• Instructions for the task: Every line that holds the word "coordinates" needs to be copied from the data below.

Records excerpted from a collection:
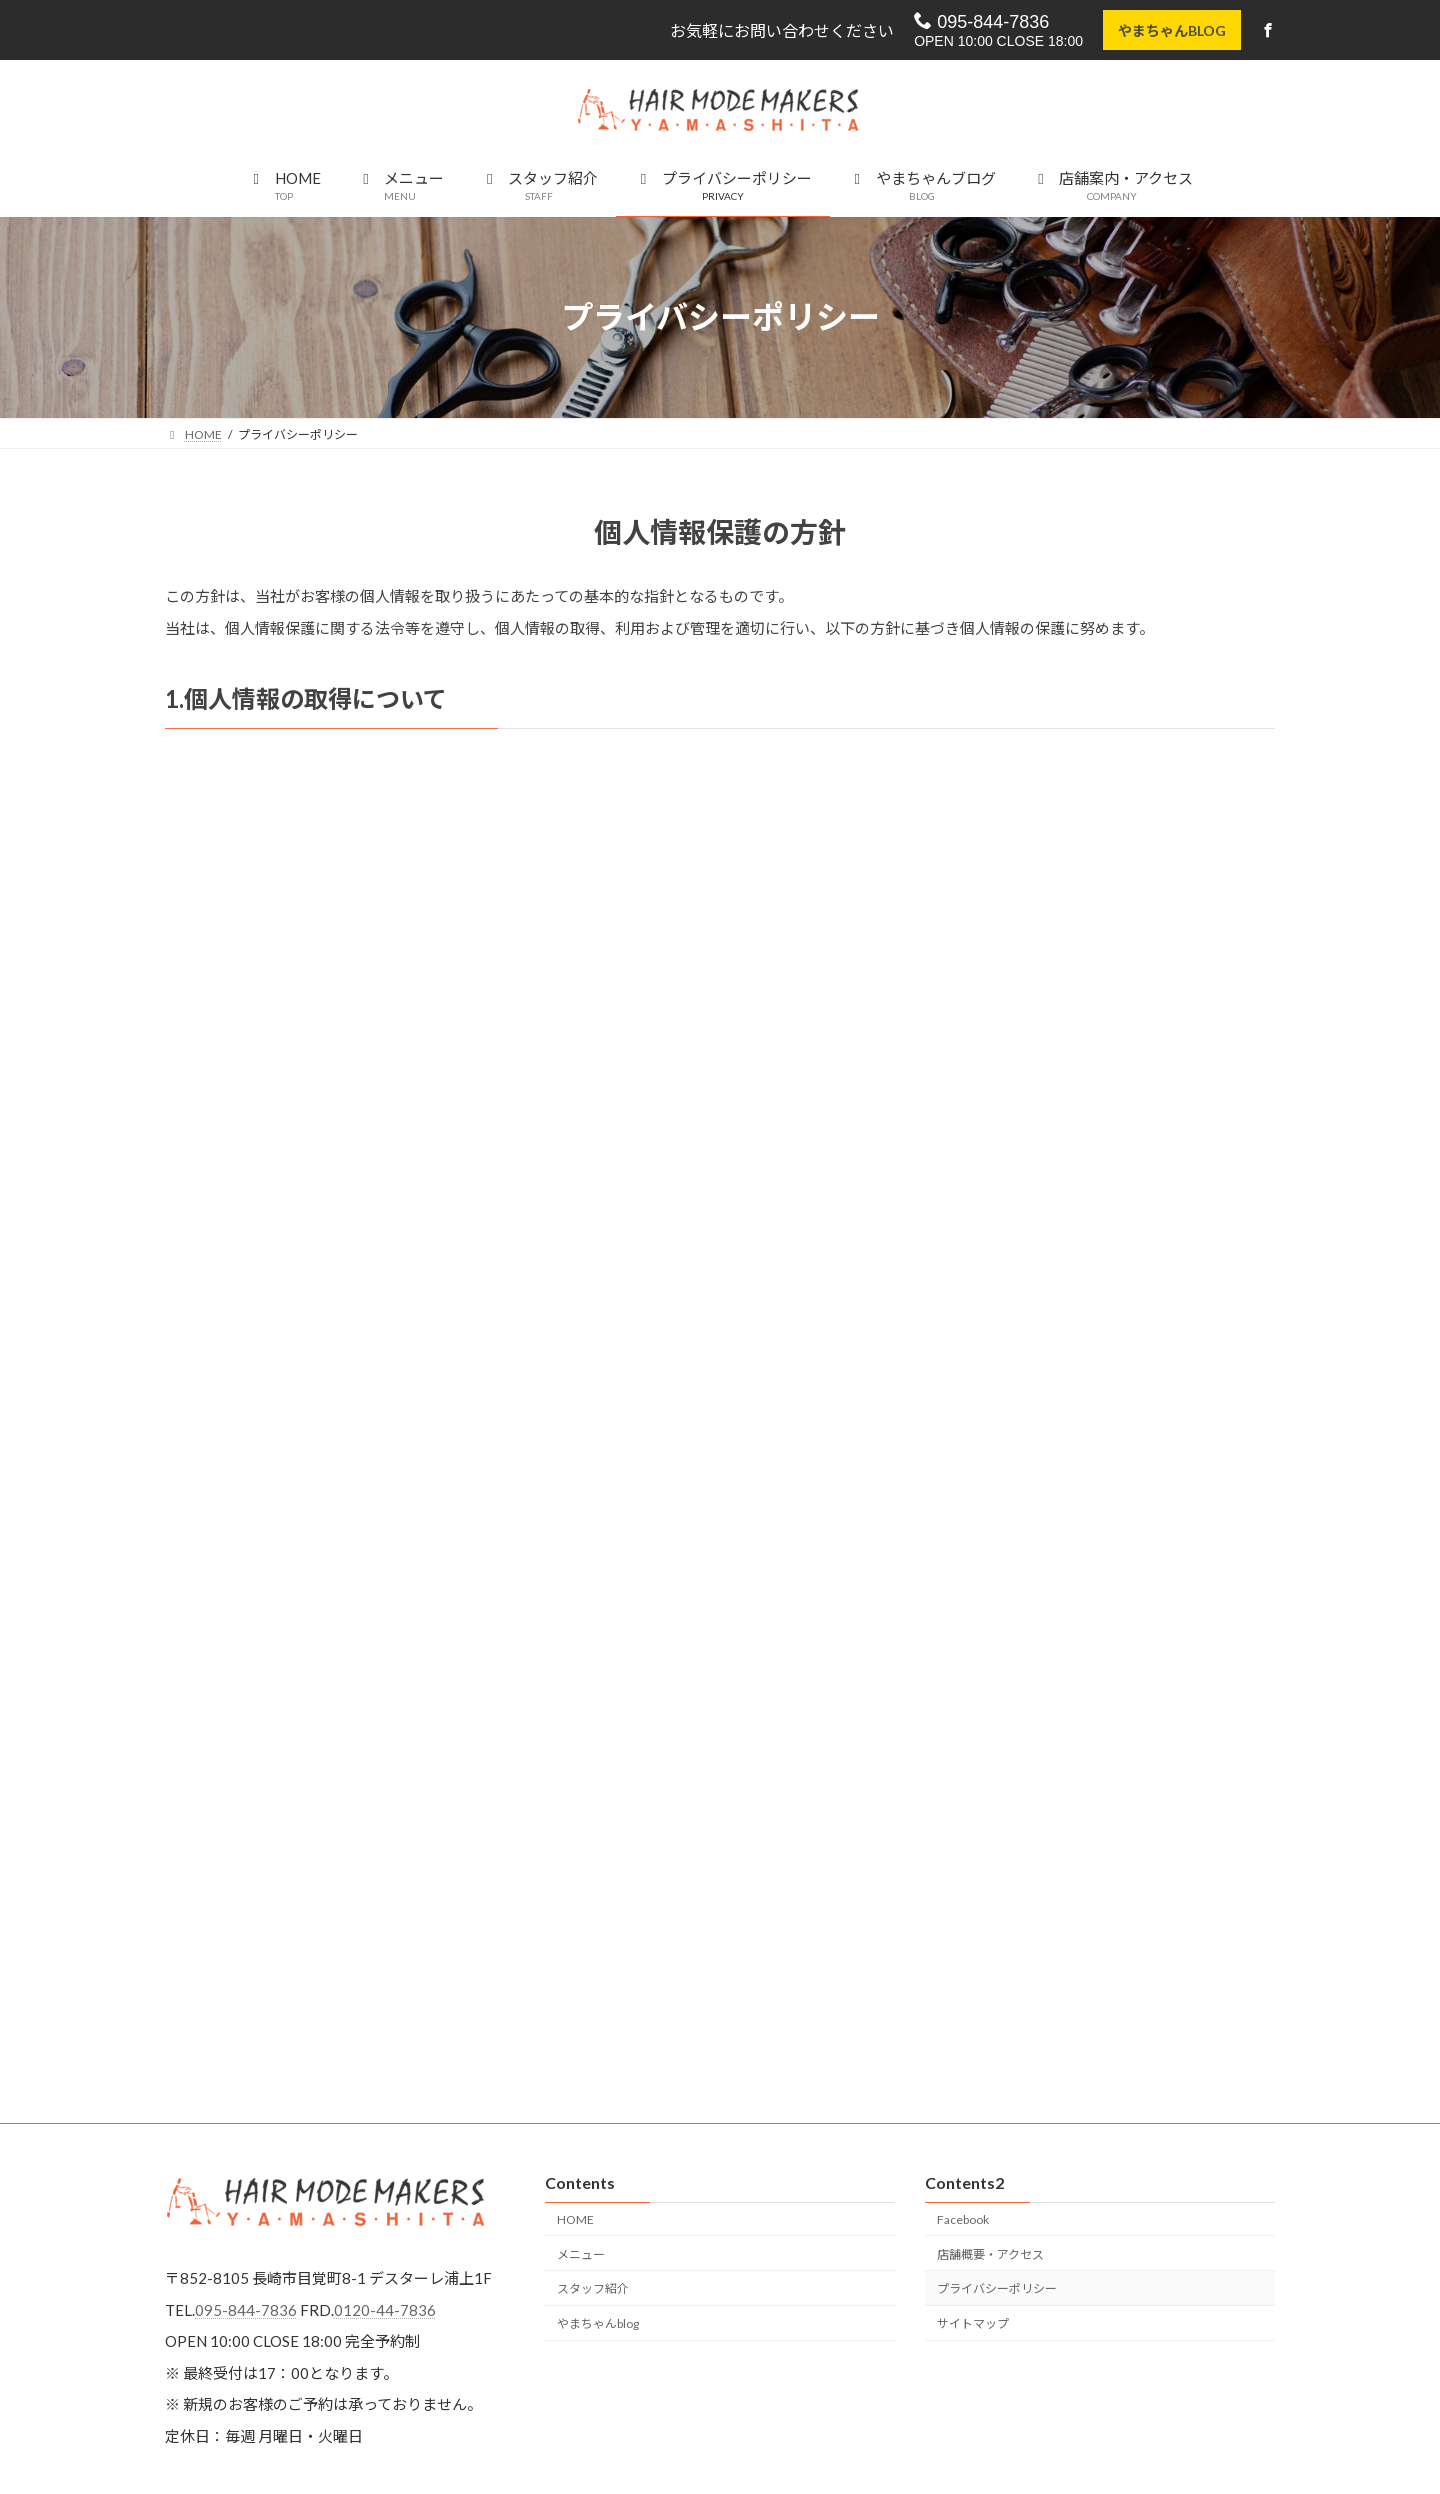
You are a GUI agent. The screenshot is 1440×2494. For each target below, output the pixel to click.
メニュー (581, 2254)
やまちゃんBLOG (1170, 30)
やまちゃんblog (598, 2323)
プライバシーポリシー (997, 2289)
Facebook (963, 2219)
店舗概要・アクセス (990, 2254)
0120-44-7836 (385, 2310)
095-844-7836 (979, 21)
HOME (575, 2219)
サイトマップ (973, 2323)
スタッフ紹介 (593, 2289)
...
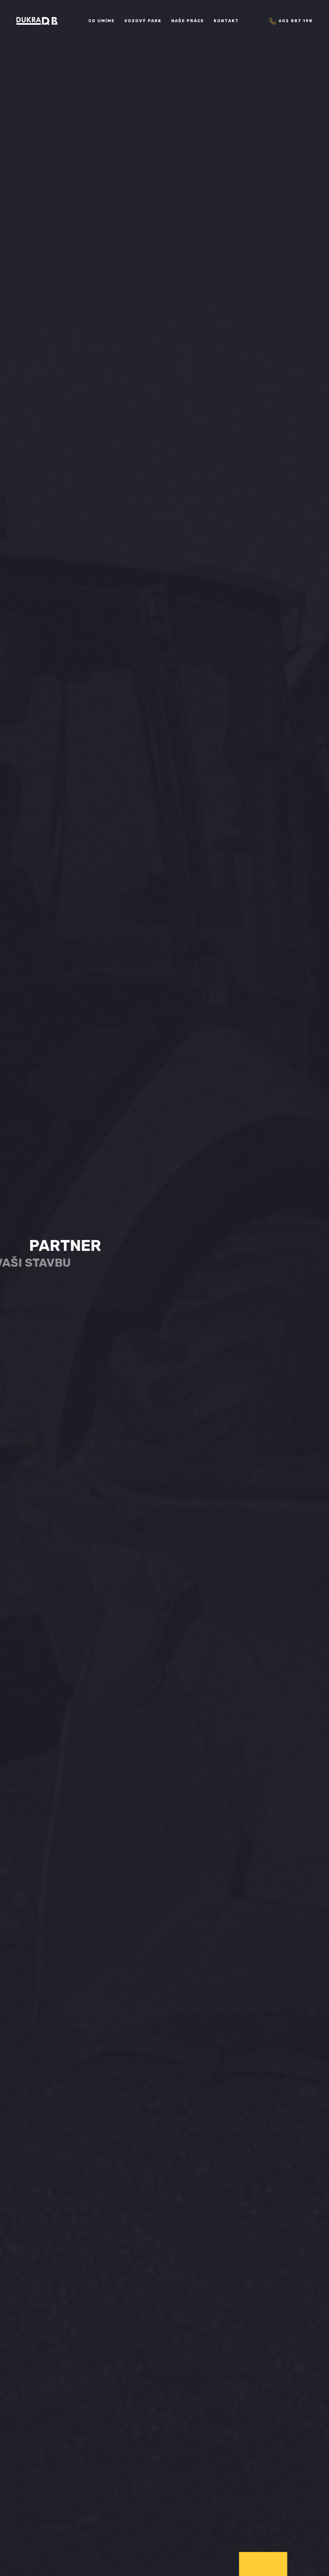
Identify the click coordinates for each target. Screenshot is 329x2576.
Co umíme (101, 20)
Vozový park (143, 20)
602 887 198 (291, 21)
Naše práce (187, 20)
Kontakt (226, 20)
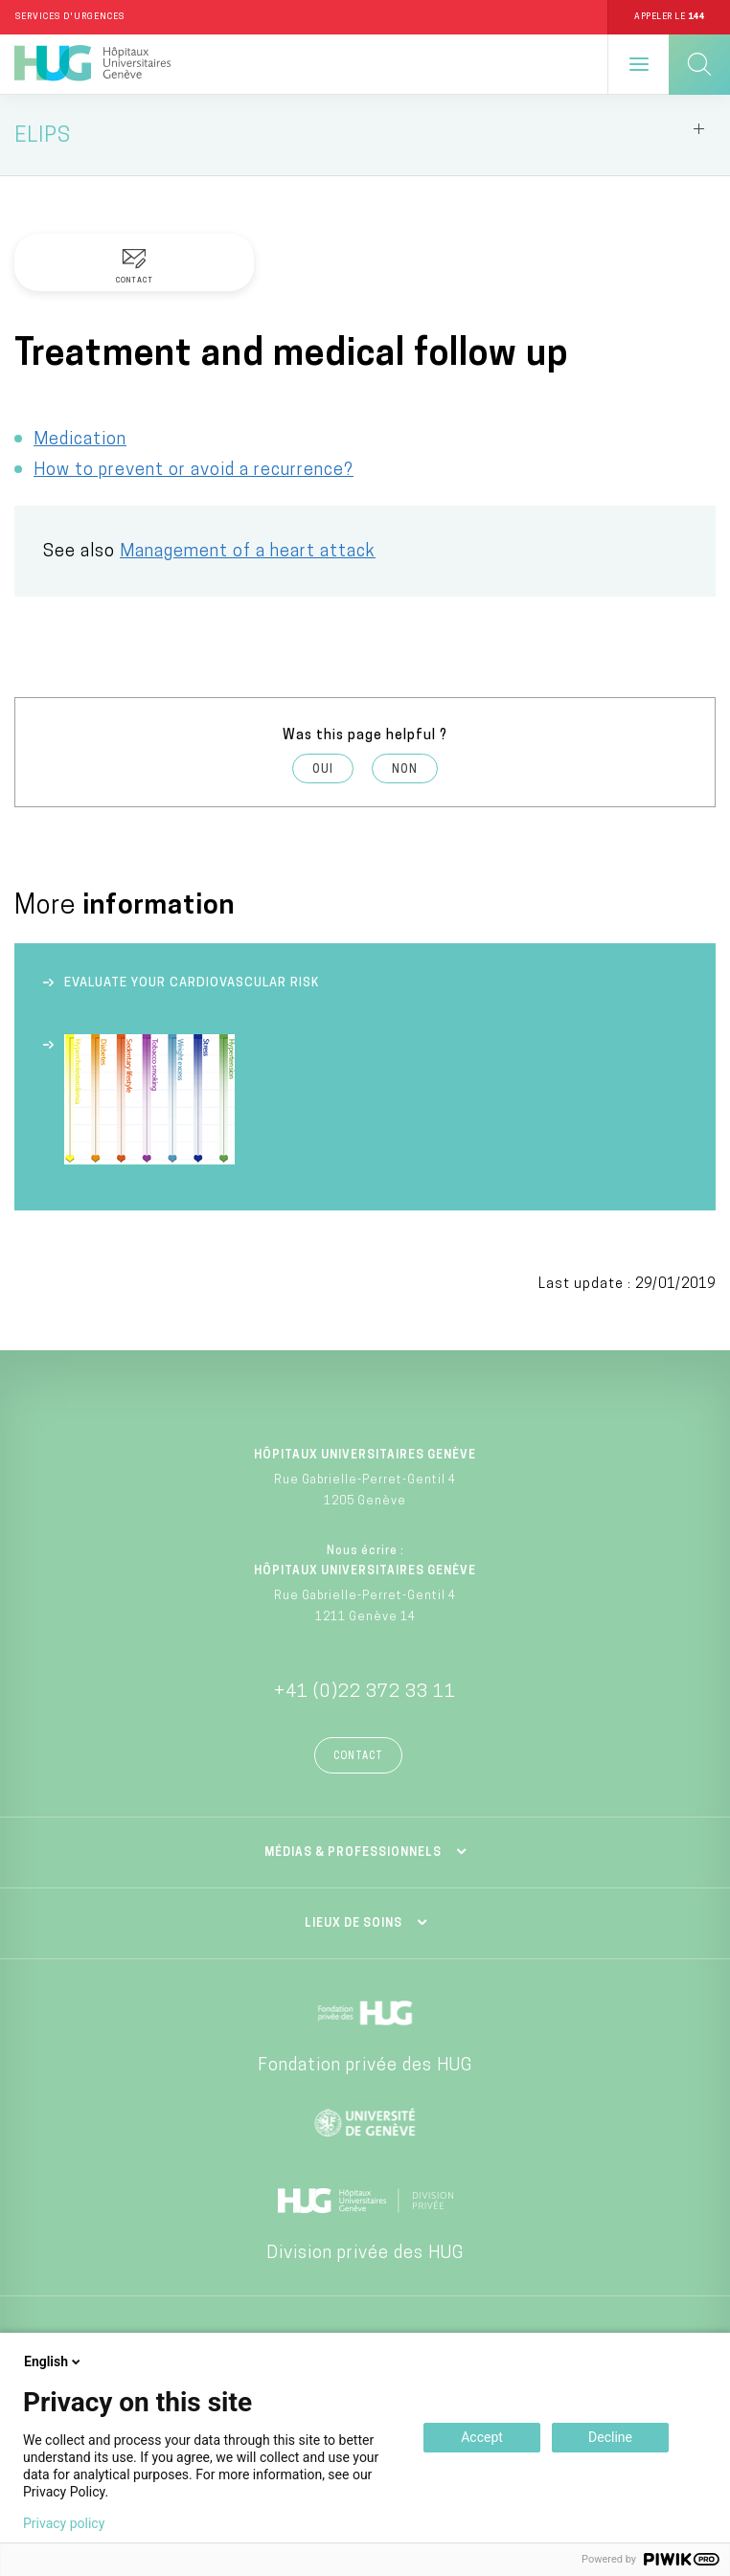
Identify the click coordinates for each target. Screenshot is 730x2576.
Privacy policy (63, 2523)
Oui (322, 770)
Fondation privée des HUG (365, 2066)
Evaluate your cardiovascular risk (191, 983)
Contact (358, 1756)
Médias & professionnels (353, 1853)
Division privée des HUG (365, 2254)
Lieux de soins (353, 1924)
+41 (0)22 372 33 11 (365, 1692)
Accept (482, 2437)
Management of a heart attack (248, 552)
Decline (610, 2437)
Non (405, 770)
* * *
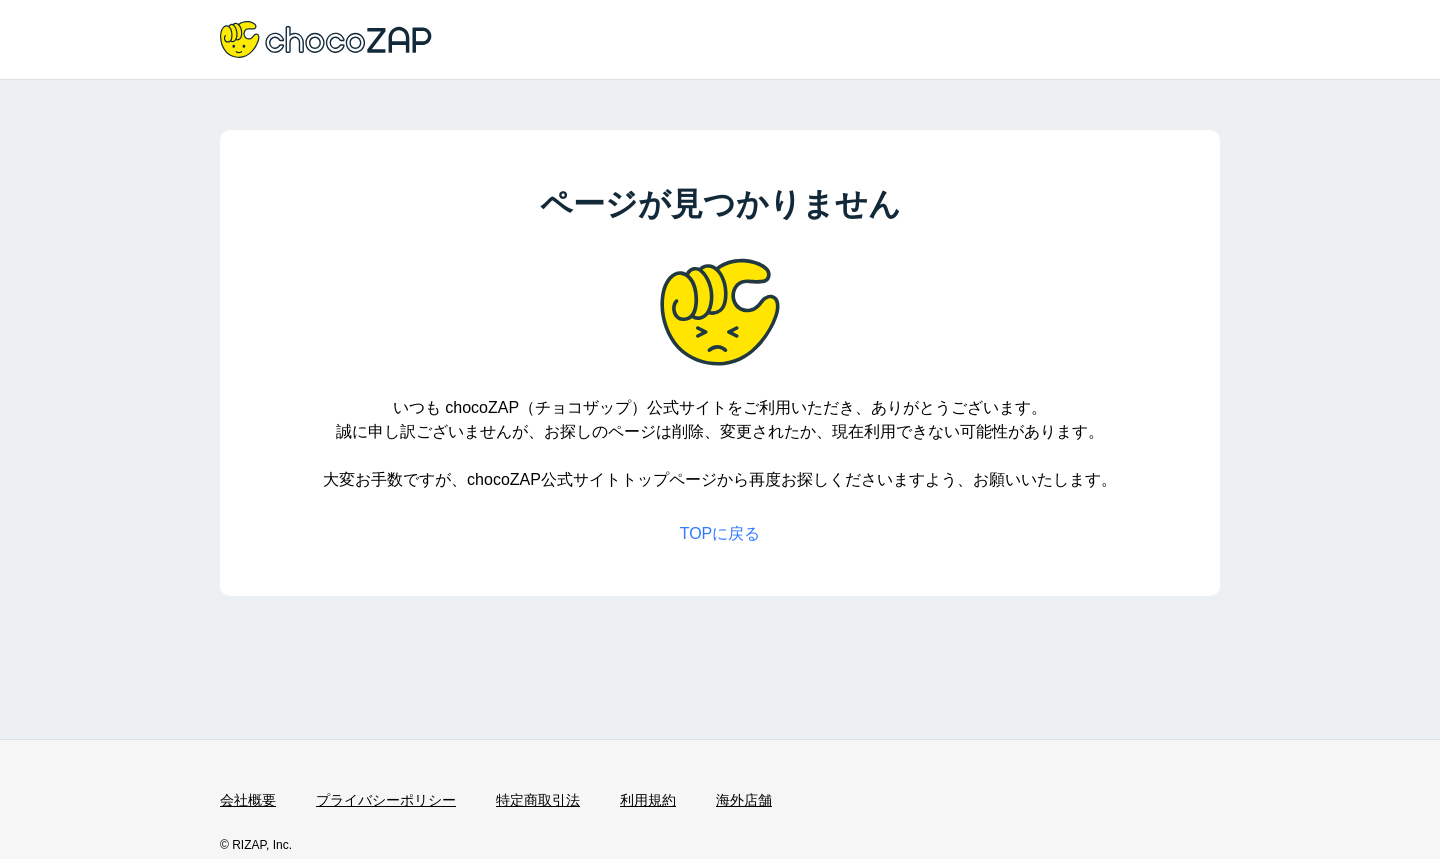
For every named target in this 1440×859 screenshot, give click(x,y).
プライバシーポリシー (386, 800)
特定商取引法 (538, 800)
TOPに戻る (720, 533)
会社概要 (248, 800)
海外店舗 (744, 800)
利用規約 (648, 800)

• Answer to the exercise:
Identify the click coordinates for each target. Screenshot is 329x2576.
Identify the click coordinates for each target. Screenshot is 730x2576.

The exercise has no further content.